Yes, that is roughly what I am proposing.
Thanks, that is much more clear.
I really appreciate the boldness, but I guess the only realistic way in which you can reach consensus on moving from package.xml
to a turing-complete nix
-specific DSL is that the vast majority of ROS users switch to use nix
. Note that “reaching consensus” also means convince people/companies in the ROS community to contribute work and/or fund work in that direction.
So I guess that improving documentation on how to already use ROS with Nix right now is both useful in the short term, and a prerequisite to convince everyone in the ROS community that they should stop using package.xml
.
To clarify one thing we’re thinking differently about, I don’t believe ROS was designed to be build system agnostic. package.xml
is a standard that is only used by ros-specific build tools,
I am not sure I got what you were trying to convey he. In particular, it is not clear what you mean with “build system” and “build tools”. Unfortunately there are not universal definition for these terms, but if we use the definitions mentioned in the article A universal build tool (that you already linked), we could define more and less as:
- build system: what is used to transform a source code of a package to a version of the package that can be used, like
cmake
, meson
, bazel
, autotools
, setuptools
- build tools: tool that is used to take many package, and call their build system to ensure that the packages can be used. This is what
colcon
is, but also build systems such as CMake
(via FetchContent
or ExternalProject
) or bazel
or other systems like nix
or Debian or Red Hat software to build apt or dnf packages can also fill that role when combined with bloom
or superflore
.
If we agree with these definition, I am not sure what you mean with “I don’t believe ROS was designed to be build system agnostic”. “build systems” do not consume package.xml
files, so I am not sure why build system play a role here.

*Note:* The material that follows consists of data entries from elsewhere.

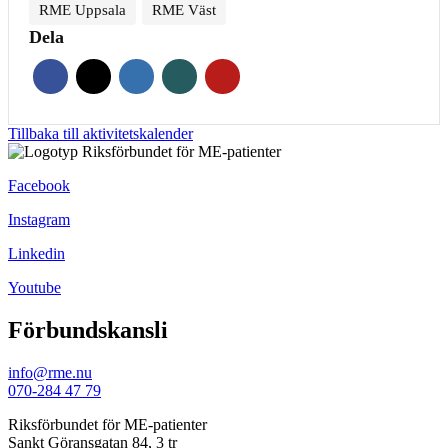
RME Uppsala
RME Väst
Dela
Tillbaka till aktivitetskalender
Facebook
Instagram
Linkedin
Youtube
Förbundskansli
info@rme.nu
070-284 47 79
Riksförbundet för ME-patienter
Sankt Göransgatan 84, 3 tr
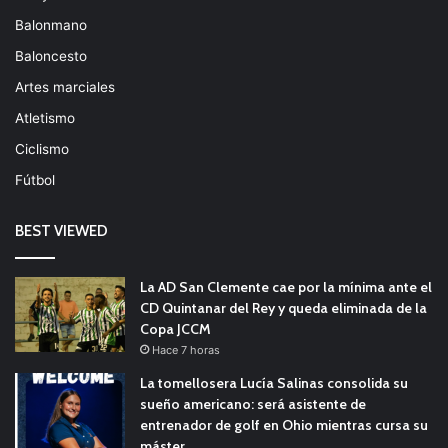
Balonmano
Baloncesto
Artes marciales
Atletismo
Ciclismo
Fútbol
BEST VIEWED
La AD San Clemente cae por la mínima ante el
CD Quintanar del Rey y queda eliminada de la
Copa JCCM
Hace 7 horas
La tomellosera Lucía Salinas consolida su
sueño americano: será asistente de
entrenador de golf en Ohio mientras cursa su
máster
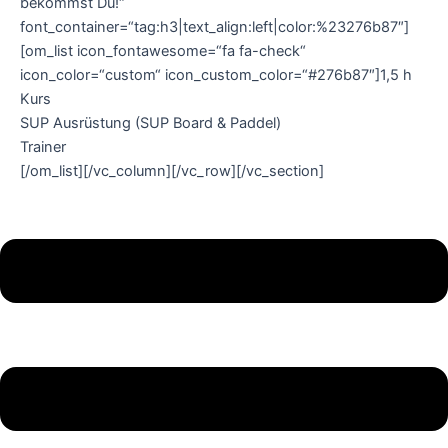
bekommst Du!“
font_container=“tag:h3|text_align:left|color:%23276b87″]
[om_list icon_fontawesome=“fa fa-check“
icon_color=“custom“ icon_custom_color=“#276b87″]1,5 h
Kurs
SUP Ausrüstung (SUP Board & Paddel)
Trainer
[/om_list][/vc_column][/vc_row][/vc_section]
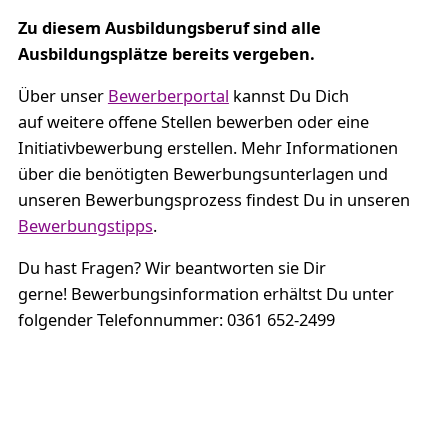
Zu diesem Ausbildungsberuf sind alle
Ausbildungsplätze bereits vergeben.
Über unser
Bewerberportal
kannst Du Dich
auf weitere offene Stellen bewerben oder eine
Initiativbewerbung erstellen. Mehr Informationen
über die benötigten Bewerbungsunterlagen und
unseren Bewerbungsprozess findest Du in unseren
Bewerbungstipps
.
Du hast Fragen? Wir beantworten sie Dir
gerne! Bewerbungsinformation erhältst Du unter
folgender Telefonnummer: 0361 652-2499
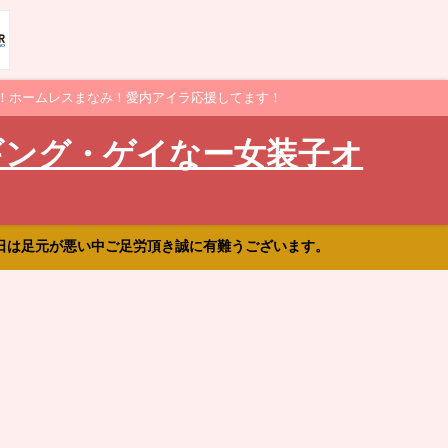
！ホームレスまなみ！愛内アイラ応援してます！
ギング・ゲイなー女装子オ
日は足元が悪い中ご足労頂き誠に有難うございます。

so parsing nix expressions to port packages over to other package distribution methods would be logically equivalent to what is currently done using superflore and metadata within package.xml
files. And yes, ros-nix-overlay
currently is built using superflore and the data within package.xml
files. Admittedly parsing nix is a bit harder than xml or toml because nix is turing complete, so you’d probably need to write a function in nix that returns’ a set of all a package’s dependencies and write them somewhere.

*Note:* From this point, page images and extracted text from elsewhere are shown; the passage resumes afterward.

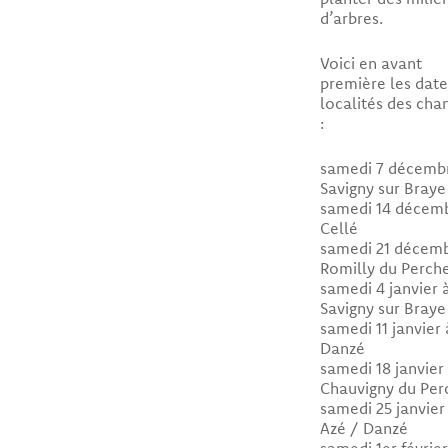
d’arbres.
Voici en avant
première les date
localités des chan
:
samedi 7 décemb
Savigny sur Braye
samedi 14 décem
Cellé
samedi 21 décemb
Romilly du Perch
samedi 4 janvier 
Savigny sur Braye
samedi 11 janvier 
Danzé
samedi 18 janvier
Chauvigny du Per
samedi 25 janvier
Azé / Danzé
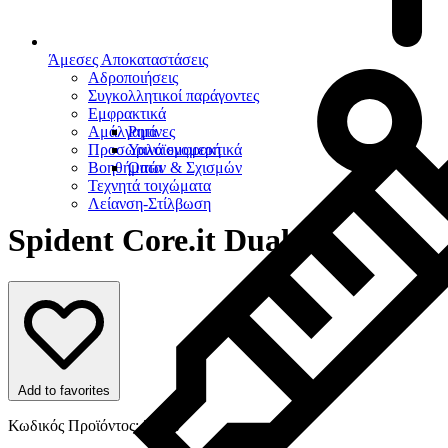
Άμεσες Αποκαταστάσεις
Αδροποιήσεις
Συγκολλητικοί παράγοντες
Εμφρακτικά
Αμάλγαμα
Ρητίνες
Προσωρινά εμφρακτικά
Υαλοϊονομερή
Βοηθήματα
Οπών & Σχισμών
Τεχνητά τοιχώματα
Λείανση-Στίλβωση
Spident Core.it Dual
Add to favorites
Κωδικός Προϊόντος: 20477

“logically” equivalent does not mean that they are “pratically” equivalent. As you correctly point out, extracting metadata from turing complete DSL that require custom parsing is not exactly practical as just reading them from a simple package.xml
. Furthermore, not controlling the abstraction but using an existing format is problematic also as it is tricky to extend. Let’s say I want to declare a dependency on a package that is not available in nixos ? With package.xml
/rosdep
it is possible to define a custom key that is only resolved on a single distribution. Clearly, I can imagine you can define somehow find hacks and/or extensions to permit to do that on nix
flakes, but again I doubt you can find consensus on that until a large part of ROS users switches to use nix.